Le 3 décembre, Lévy avait écrit au commissaire Pinault pour lui donner sa version des faits, mais n’avait pas cité le nom de son ami, « qui n’avait rien vu ni entendu de plus » que lui-même.


  Dans son rapport du 25 janvier 1946, Ducourthial écrivait : « Nous n’avons pas jugé utile d’entendre l’ami de M. Roland Lévy dont ce dernier n’a d’ailleurs pas cru [devoir] nous communiquer le nom et l’adresse. »

Le nom de Hanoteau avait cependant été prononcé dès le 4 décembre 1945 : c’est Maximilien Vox qui apprit à Cécile Denoël « que Me Hanoteau, alors avocat à la Cour, s’était trouvé un des premiers sur les lieux du crime avec M. Roland Lévy, directeur du Cabinet du ministre du Travail, et que Me Hanoteau était un ami de son fils Flavien Monod ; c’était par ce dernier qu’il avait appris ce qui s’était passé. »

Flavien Monod, qui a travaillé durant quelque temps au « service de presse » des Editions Denoël, durant l’année 1945, était journaliste et chansonnier, comme Hanoteau. On peut supposer que Hanoteau lui avait appris la nouvelle de l’assassinat, dès le 3 décembre.

Dans la première lettre qu’il adresse au juge Gollety, le 21 mai 1946, Armand Rozelaar écrit : « Il existe un autre témoin que je vous demande de bien vouloir entendre. Il s’agit de M. Hanoteau, avocat à la Cour de Paris, demeurant 13 rue de Verneuil. Ce dernier témoin vous donnera quelques éclaircissements qui pourraient être extrêmement importants pour la suite de votre instruction. »

Dans son rapport du 15 novembre 1946, l’inspecteur Ducourthial écrit : « Touché par téléphone le 9 octobre 1946, M. Hanoteau a fait connaître à l’Inspecteur principal adjoint Ducourthial qu’il ne savait rien de plus de ce qui nous avait été dit par M. Roland Lévy, en acceptant néanmoins de venir faire sa déposition. Rendez-vous fut pris mais il ne vint pas. A la suite d’une visite que lui rendit plus tard l’inspecteur Tifa, il promit de nous faire parvenir ses déclarations par lettre, lettre que nous n’avons jamais reçue. »

Les deux enquêtes de Ducourthial n’ont donc pas permis d’interroger un témoin capital. Au cours de la nouvelle instruction, l’inspecteur Voges va, au contraire, l’entendre à deux reprises. Je ne dispose pas de ces interrogatoires, mais ils sont repris par Armand Rozelaar dans une lettre du 28 avril 1950 au juge Gollety.

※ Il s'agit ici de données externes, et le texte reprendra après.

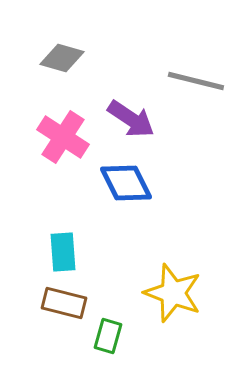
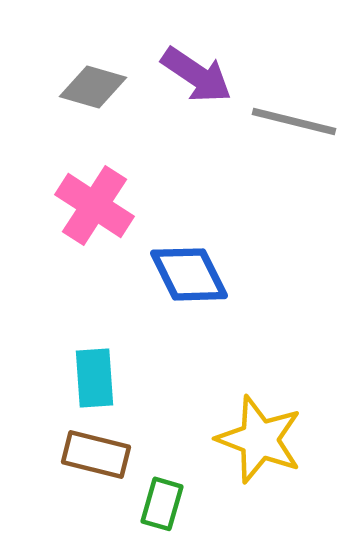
purple arrow: (131, 119) -> (196, 75), moved

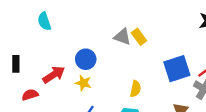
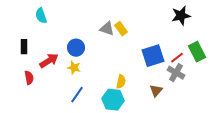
black rectangle: (16, 64) -> (24, 47), moved
yellow semicircle: (135, 89) -> (121, 82), moved
red semicircle: (30, 95) -> (29, 78), turned 96

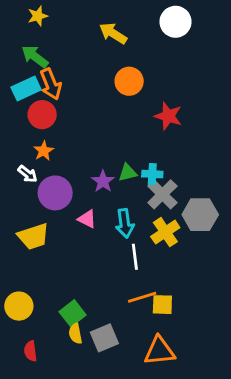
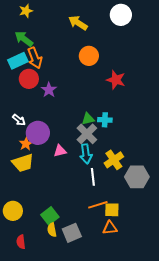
orange star: (44, 151) -> (26, 144), moved
purple star: (103, 181) -> (49, 90), moved
gray cross: (162, 194) -> (87, 134), moved
gray hexagon: (200, 215) -> (137, 177), moved
pink triangle: (87, 219) -> (60, 151), turned -40
orange triangle: (160, 351) -> (110, 228), moved, size x0.7

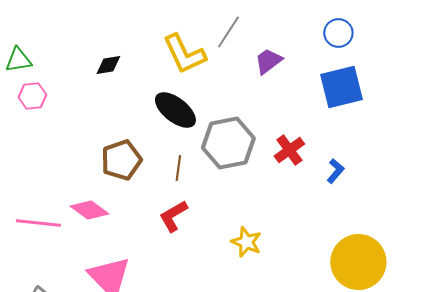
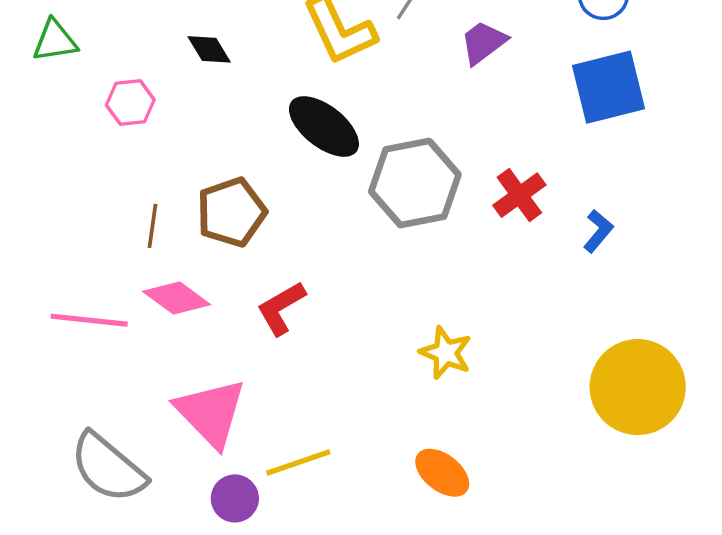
black diamond: (108, 65) -> (209, 49), turned 68
pink hexagon: (32, 96) -> (130, 103), moved
brown line: (178, 168) -> (153, 226), moved
red L-shape: (173, 216) -> (281, 308), moved

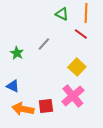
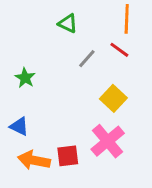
green triangle: (62, 14) -> (68, 23), moved
gray line: (44, 44) -> (87, 59), moved

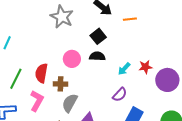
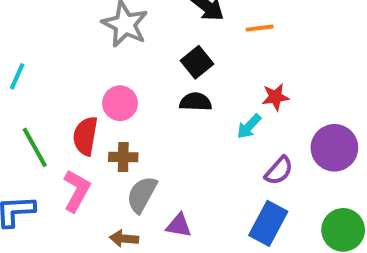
pink circle: (72, 59) -> (120, 103), moved
red star: (145, 67) -> (275, 97), moved
green line: (16, 79) -> (35, 147), turned -55
purple semicircle: (120, 95) -> (279, 171), moved

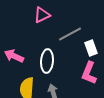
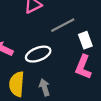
white ellipse: (47, 61) -> (38, 54), turned 65

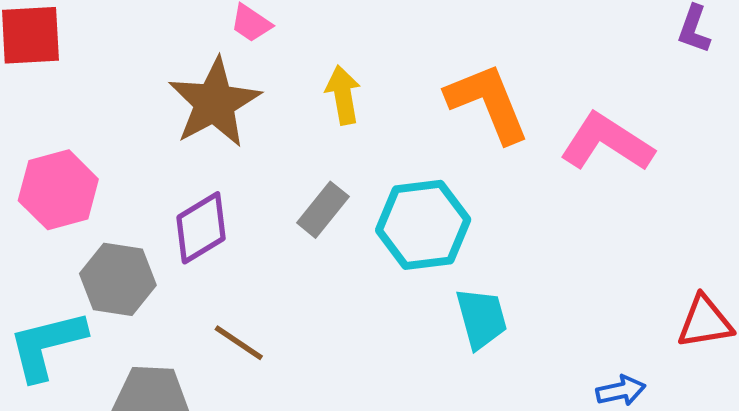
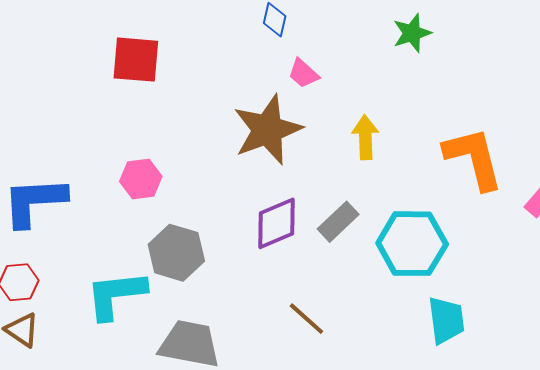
pink hexagon: (58, 190) -> (141, 179), size x0.7
purple diamond: (201, 228) -> (276, 223), moved
brown line: (239, 343) -> (306, 319), moved

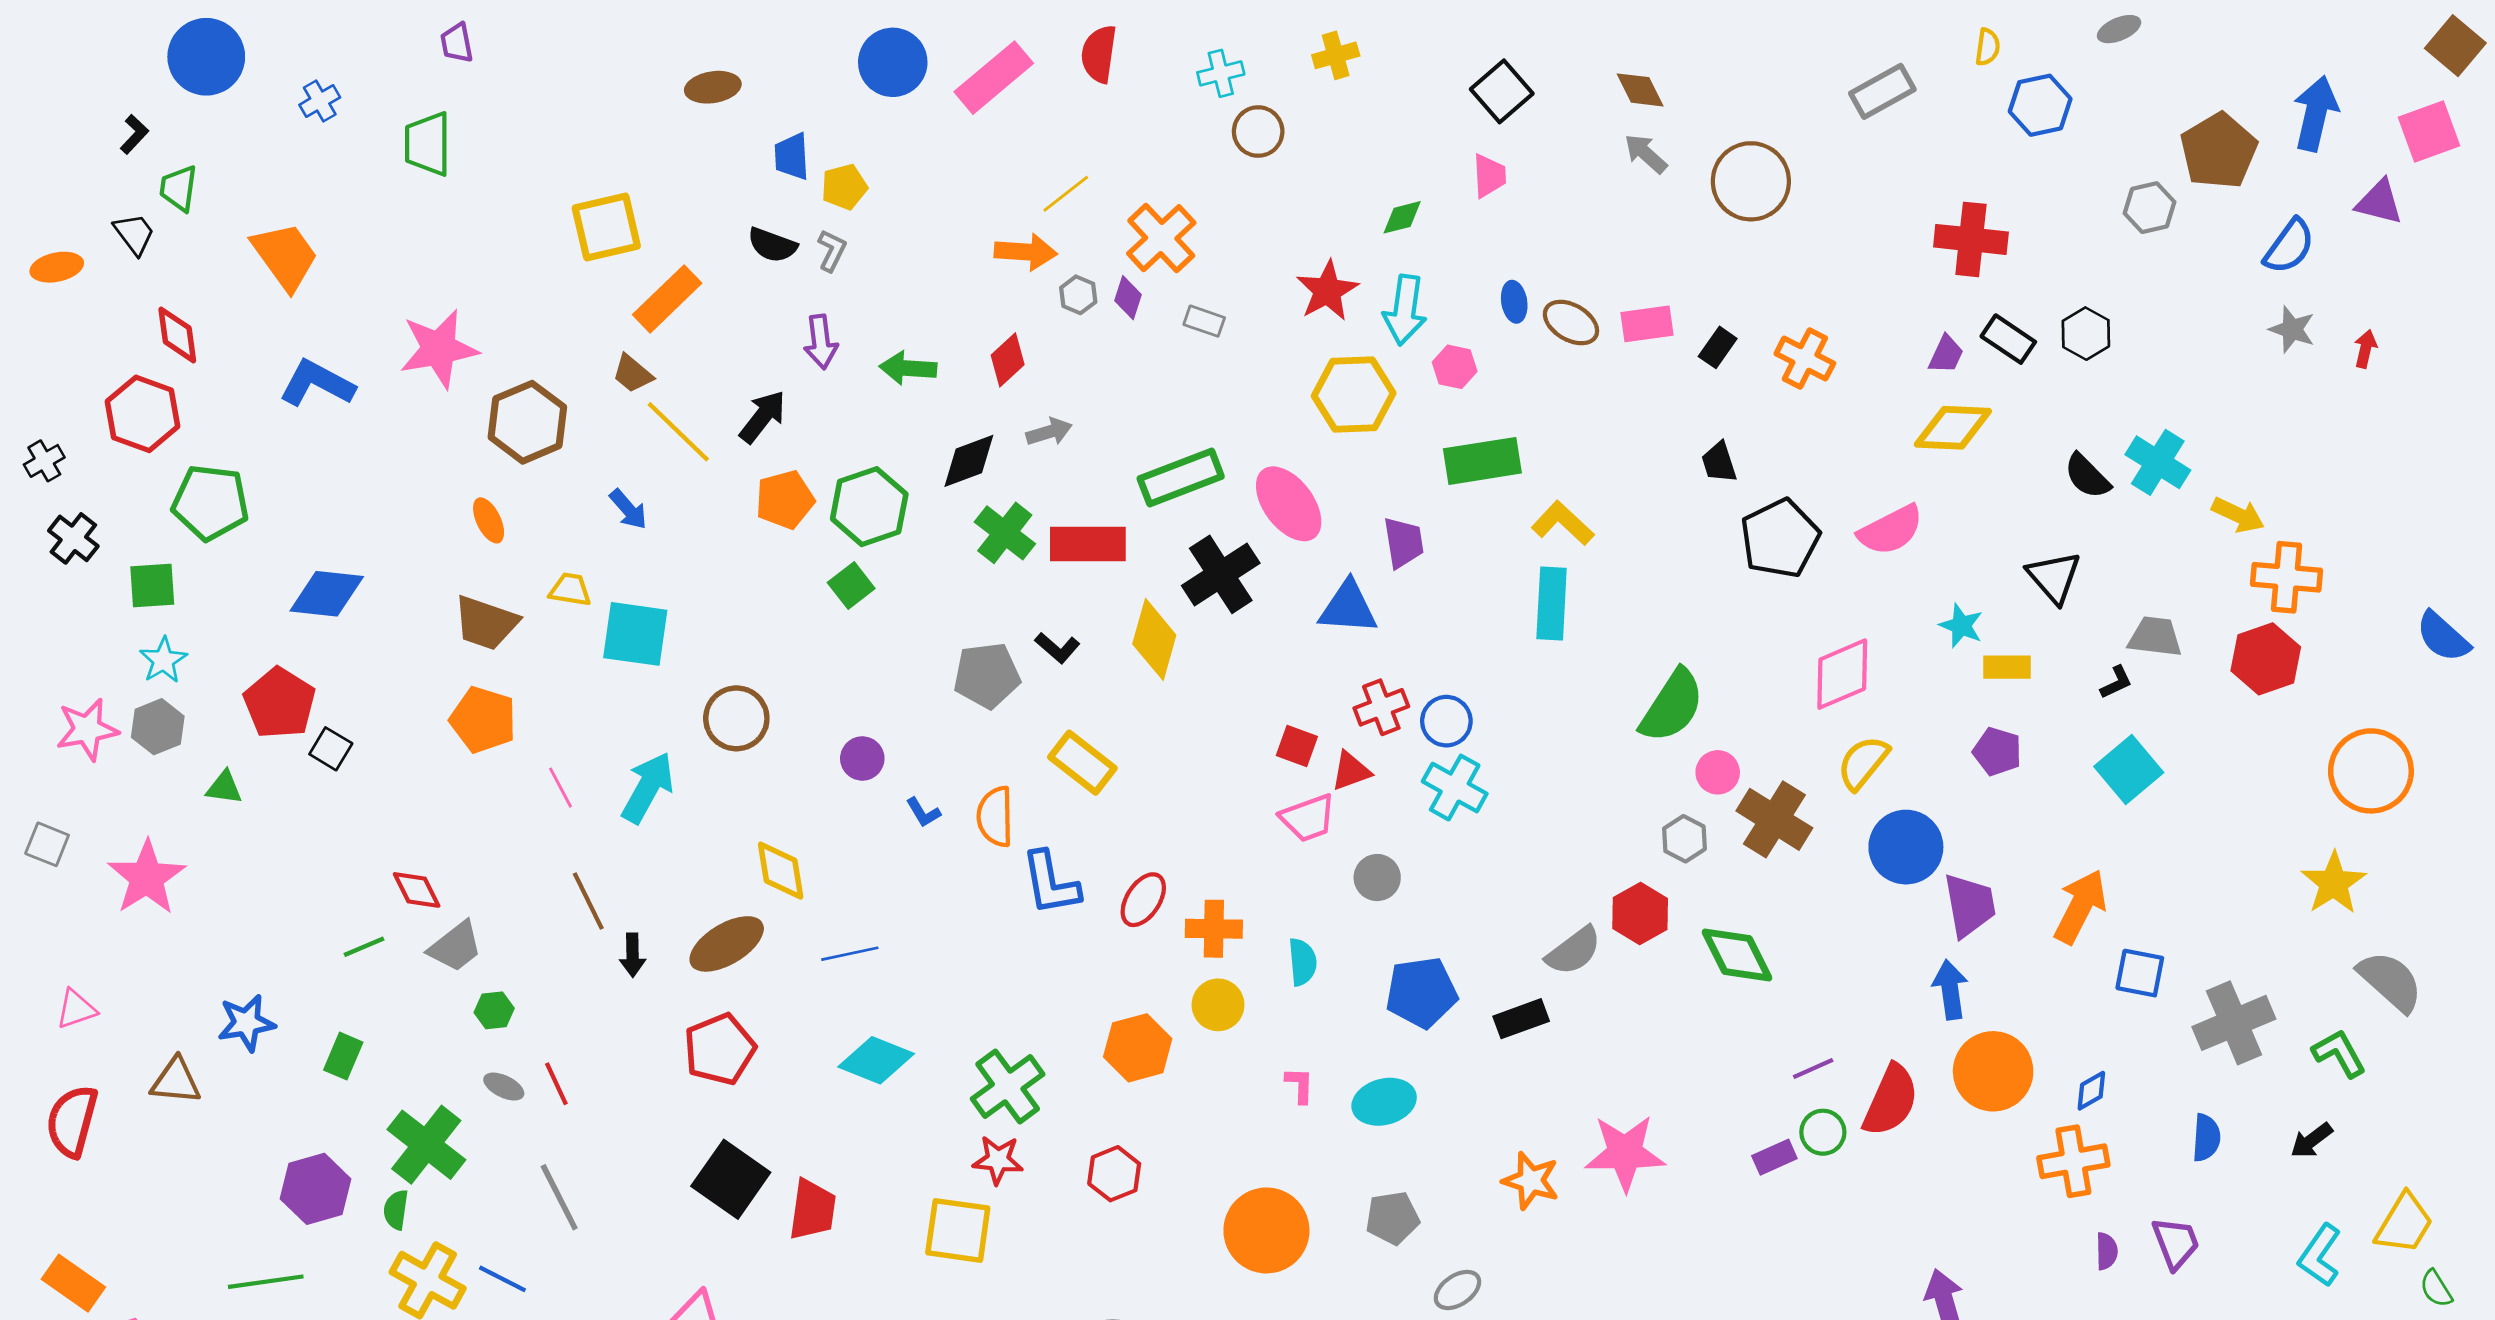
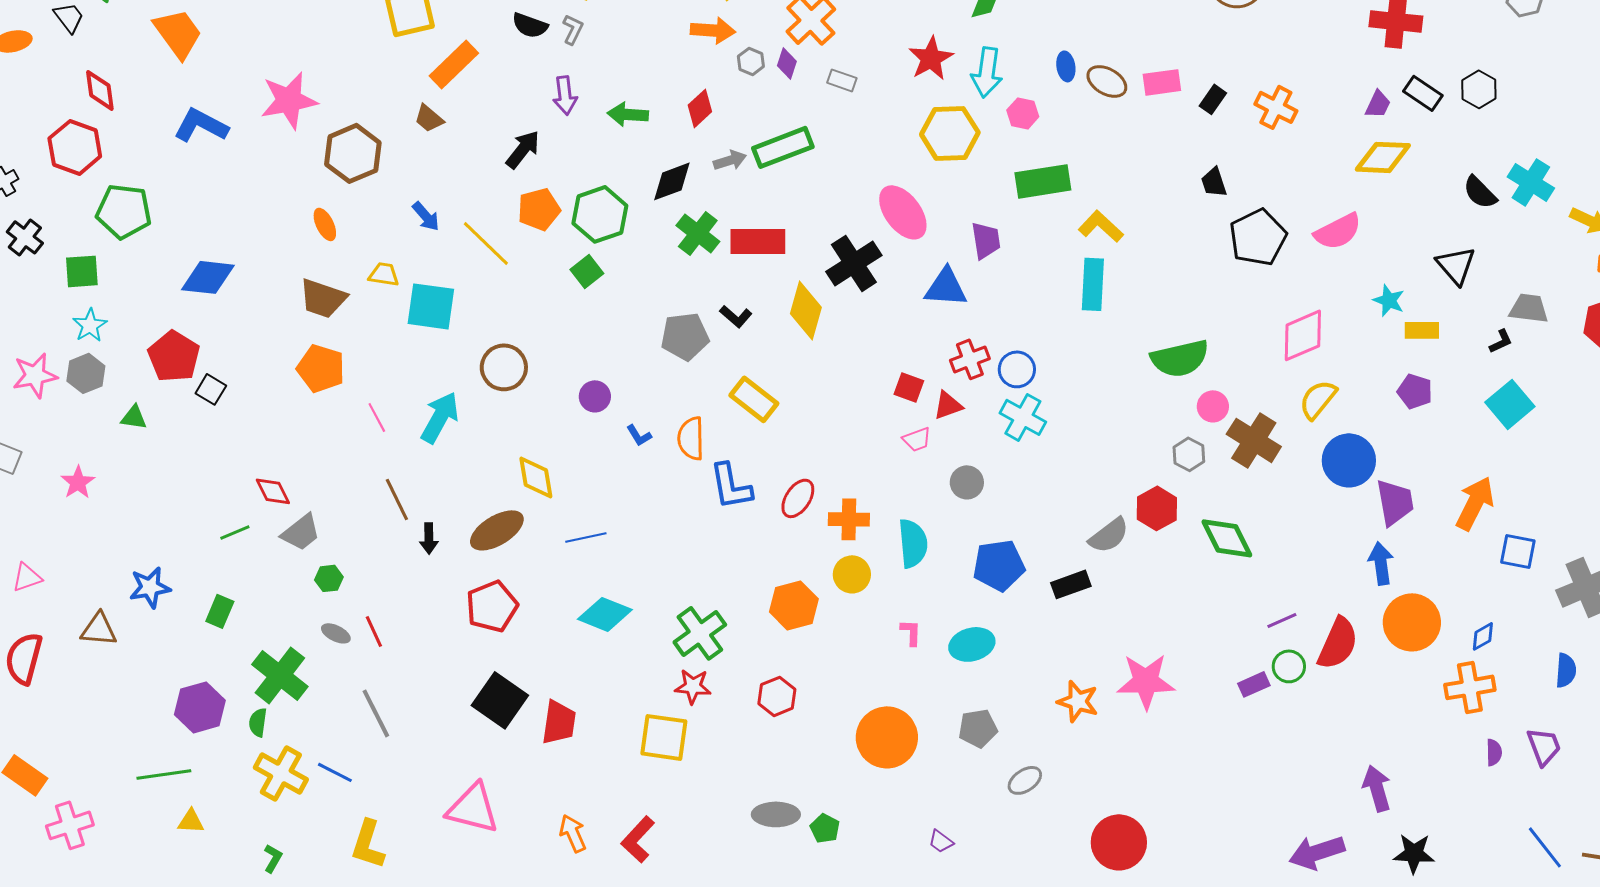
yellow line: (678, 432) -> (486, 243), moved
green rectangle: (1181, 478) -> (783, 147), moved
green semicircle: (1672, 706) -> (1180, 358), turned 44
pink trapezoid: (1308, 818) -> (917, 439), size x0.7
pink star: (147, 878) -> (78, 482), size x0.6
cyan semicircle: (1302, 962) -> (913, 543), size x1.4

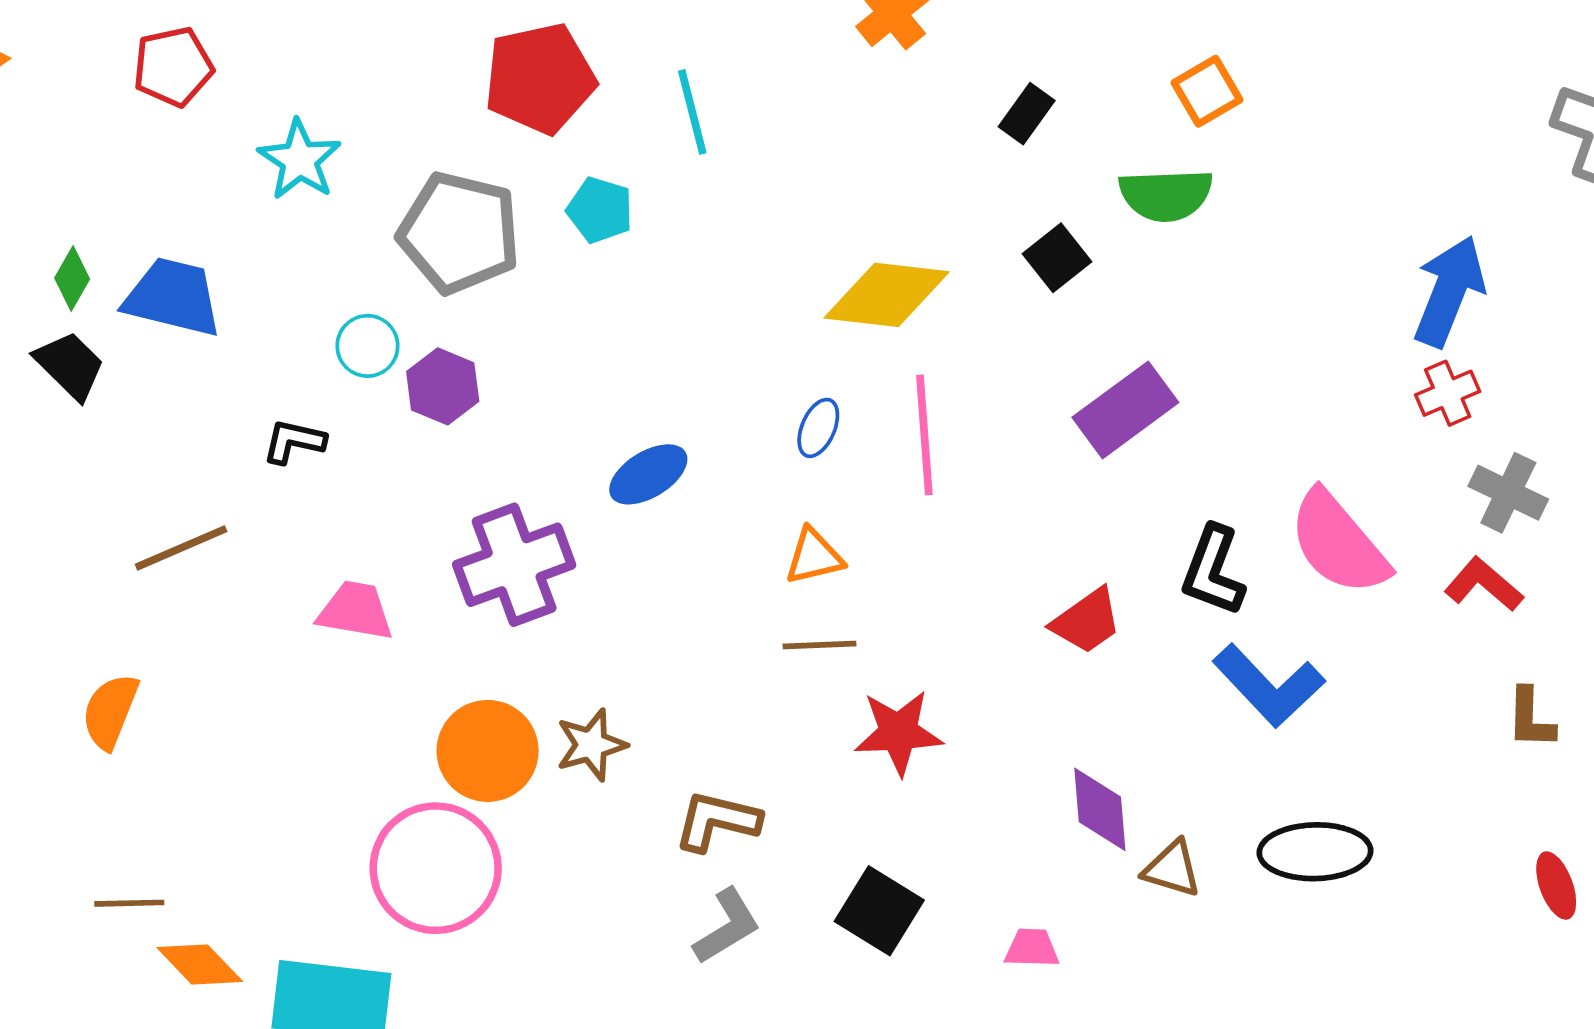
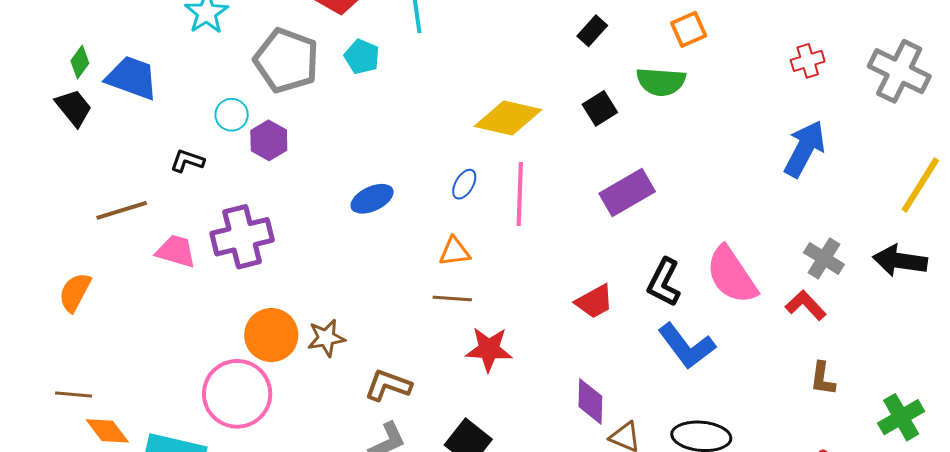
red cross: (1448, 393) -> (808, 61), moved
purple cross: (514, 565) -> (242, 237), moved
pink trapezoid: (355, 611) -> (176, 251), moved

Le 14 février 1950, Hanoteau « a déclaré qu’il sortait du ministère du Travail vers 21 heures en compagnie de M. Roland-Lévy, et qu’alors qu’ils venaient de franchir la porte, M. Lévy s’est aperçu qu’il avait oublié un dossier. Il est remonté et M. Hanoteau aurait parcouru en l’attendant, environ une quinzaine de mètres... en direction de la rue de Bourgogne, bien entendu.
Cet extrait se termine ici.